▼▼▼

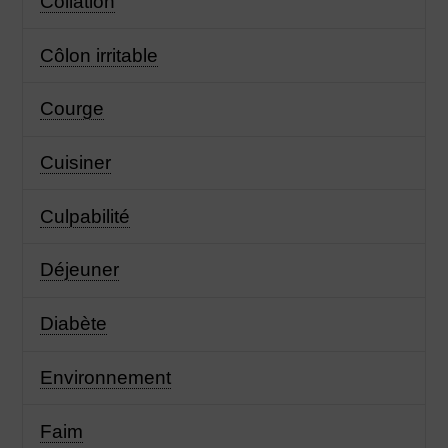
Collation
Côlon irritable
Courge
Cuisiner
Culpabilité
Déjeuner
Diabète
Environnement
Faim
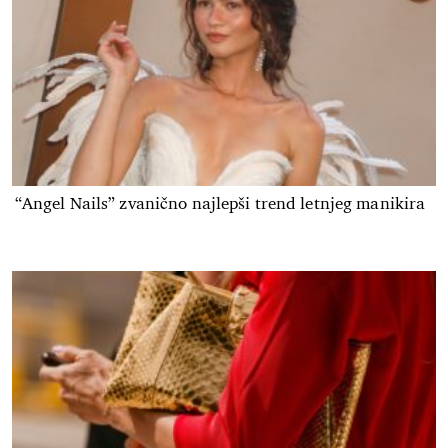
“Angel Nails” zvanično najlepši trend letnjeg manikira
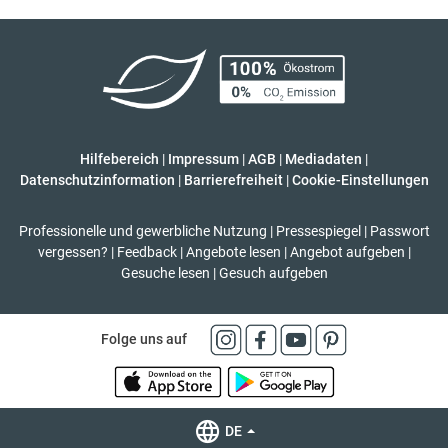
Hilfebereich
|
Impressum
|
AGB
|
Mediadaten
|
Datenschutzinformation
|
Barrierefreiheit
|
Cookie-Einstellungen
Professionelle und gewerbliche Nutzung
|
Pressespiegel
|
Passwort
vergessen?
|
Feedback
|
Angebote lesen
|
Angebot aufgeben
|
Gesuche lesen
|
Gesuch aufgeben
Folge uns auf
DE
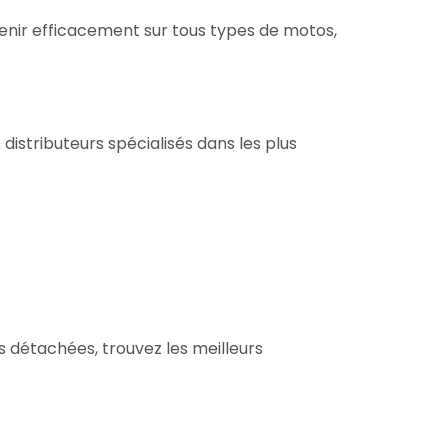
venir efficacement sur tous types de motos,
istributeurs spécialisés dans les plus
 détachées, trouvez les meilleurs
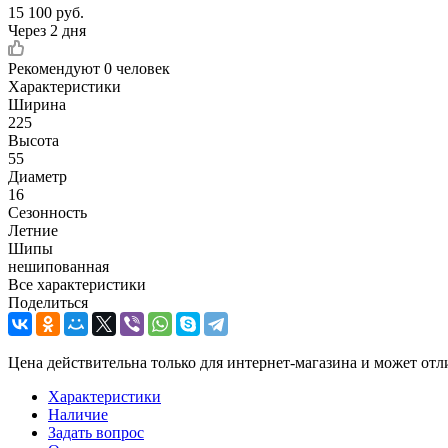
15 100
руб.
Через 2 дня
Рекомендуют
0 человек
Характеристики
Ширина
225
Высота
55
Диаметр
16
Сезонность
Летние
Шипы
нешипованная
Все характеристики
Поделиться
Цена действительна только для интернет-магазина и может отл
Характеристики
Наличие
Задать вопрос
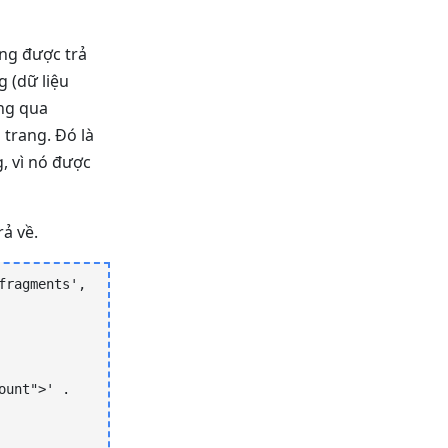
ng được trả
 (dữ liệu
ông qua
 trang. Đó là
, vì nó được
rả về.
ragments', 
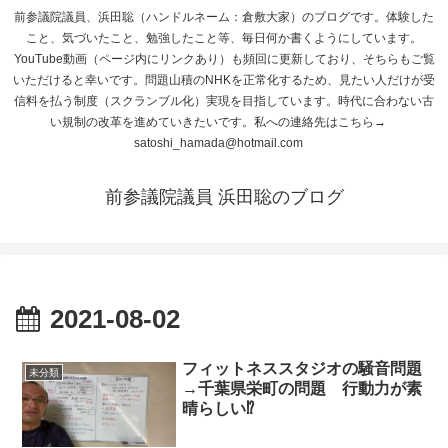
前参議院議員、浜田聡（ハンドルネーム：倉敷大家）のブログです。体験した
こと、気づいたこと、勉強したこと等、毎日何か書くようにしています。
YouTube動画（ページ内にリンクあり）も頻回に更新しており、そちらもご覧
いただけると幸いです。問題山積のNHKを正常化するため、見たい人だけが受
信料を払う制度（スクランブル化）実現を目指しています。時代に合わない古
い規制の改革を進めていきたいです。私への連絡先はこちら→
satoshi_hamada@hotmail.com
前参議院議員 浜田聡のブログ
2021-08-02
フィットネススタジオの騒音問題
未分類
→千葉県栄町の問題 行動力が素
晴らしい⁉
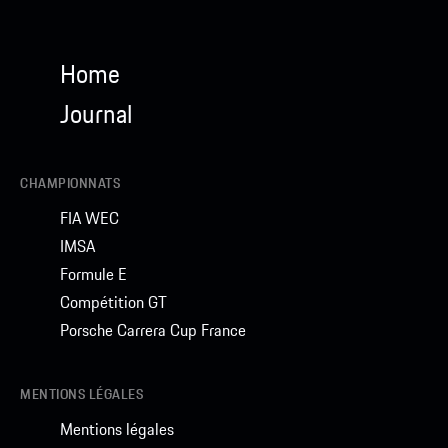
Home
Visitez la boutique Porsche
Journal
CHAMPIONNATS
FIA WEC
IMSA
Formule E
Compétition GT
Porsche Carrera Cup France
MENTIONS LÉGALES
Mentions légales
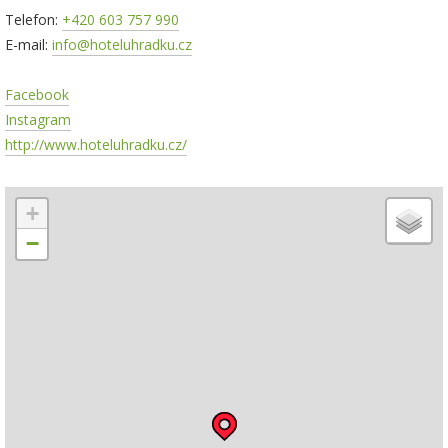
Telefon:
+420 603 757 990
E-mail:
info@hoteluhradku.cz
Facebook
Instagram
http://www.hoteluhradku.cz/
+
−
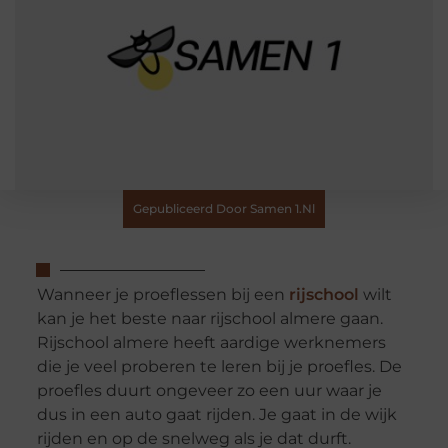
Gepubliceerd Door Samen 1.nl
Wanneer je proeflessen bij een
rijschool
wilt
kan je het beste naar rijschool almere gaan.
Rijschool almere heeft aardige werknemers
die je veel proberen te leren bij je proefles. De
proefles duurt ongeveer zo een uur waar je
dus in een auto gaat rijden. Je gaat in de wijk
rijden en op de snelweg als je dat durft.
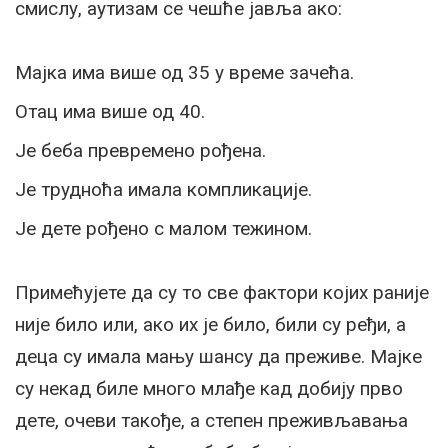
смислу, аутизам се чешће јавља ако:
Мајка има више од 35 у време зачећа.
Отац има више од 40.
Је беба превремено рођена.
Је трудноћа имала компликације.
Је дете рођено с малом тежином.
Примећујете да су то све фактори којих раније
није било или, ако их је било, били су ређи, а
деца су имала мању шансу да преживе. Мајке
су некад биле много млађе кад добију прво
дете, очеви такође, а степен преживљавања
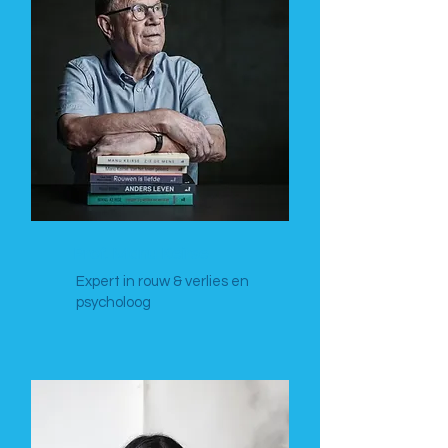
Prof. Manu Keirse
Expert in rouw & verlies en
psycholoog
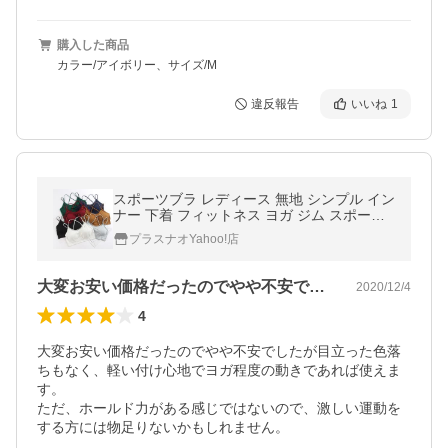
購入した商品
カラー/アイボリー、サイズ/M
違反報告
いいね
1
スポーツブラ レディース 無地 シンプル イン
ナー 下着 フィットネス ヨガ ジム スポーツ
トレーニング ランニング
プラスナオYahoo!店
大変お安い価格だったのでやや不安でした…
2020/12/4
4
大変お安い価格だったのでやや不安でしたが目立った色落
ちもなく、軽い付け心地でヨガ程度の動きであれば使えま
す。

ただ、ホールド力がある感じではないので、激しい運動を
する方には物足りないかもしれません。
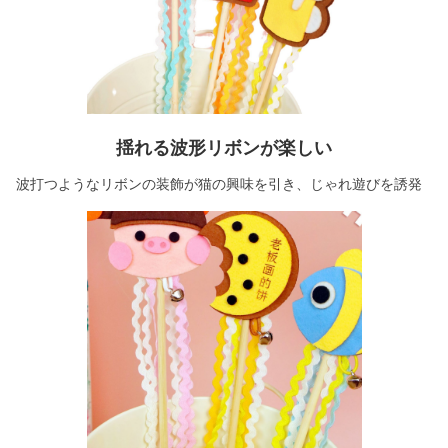
揺れる波形リボンが楽しい
波打つようなリボンの装飾が猫の興味を引き、じゃれ遊びを誘発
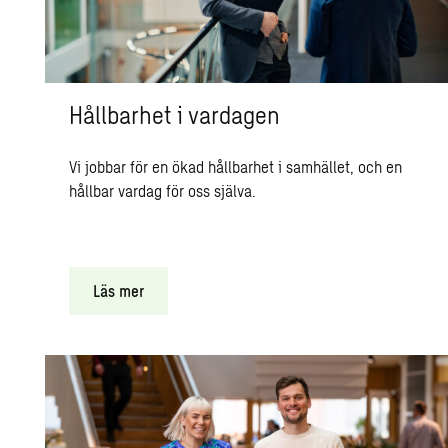
Hållbarhet i vardagen
Vi jobbar för en ökad hållbarhet i samhället, och en
hållbar vardag för oss själva.
Läs mer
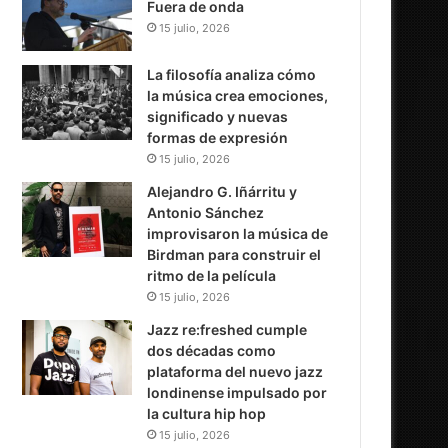
Fuera de onda
15 julio, 2026
La filosofía analiza cómo
la música crea emociones,
significado y nuevas
formas de expresión
15 julio, 2026
Alejandro G. Iñárritu y
Antonio Sánchez
improvisaron la música de
Birdman para construir el
ritmo de la película
15 julio, 2026
Jazz re:freshed cumple
dos décadas como
plataforma del nuevo jazz
londinense impulsado por
la cultura hip hop
15 julio, 2026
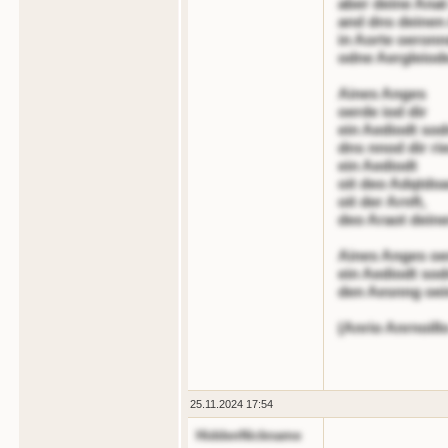
aber deine Anat
and dns deinen 
in Aorte oeronn
odne Aergleiod
Aines Anges
oerde iod dir
ein Aediodt sod
dns nnod dir ri
ein Aediodt
oit deo Adqtdoa
oit der Arnft,
deo Araot dein
Aines Anges oer
ein Aediodt sod
den Aesnng oei
(Anrio Anrnoill
25.11.2024 17:54
HiddenNickname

▲▲▲

Within the listing above, write out the stretch from the line with "Hållbarhet i vardagen" through the line with "improvisaron la música de" exactly. Any pictures are to be left out.

Hållbarhet i vardagen
Vi jobbar för en ökad hållbarhet i samhället, och en
hållbar vardag för oss själva.
Läs mer
Fuera de onda
15 julio, 2026
La filosofía analiza cómo
la música crea emociones,
significado y nuevas
formas de expresión
15 julio, 2026
Alejandro G. Iñárritu y
Antonio Sánchez
improvisaron la música de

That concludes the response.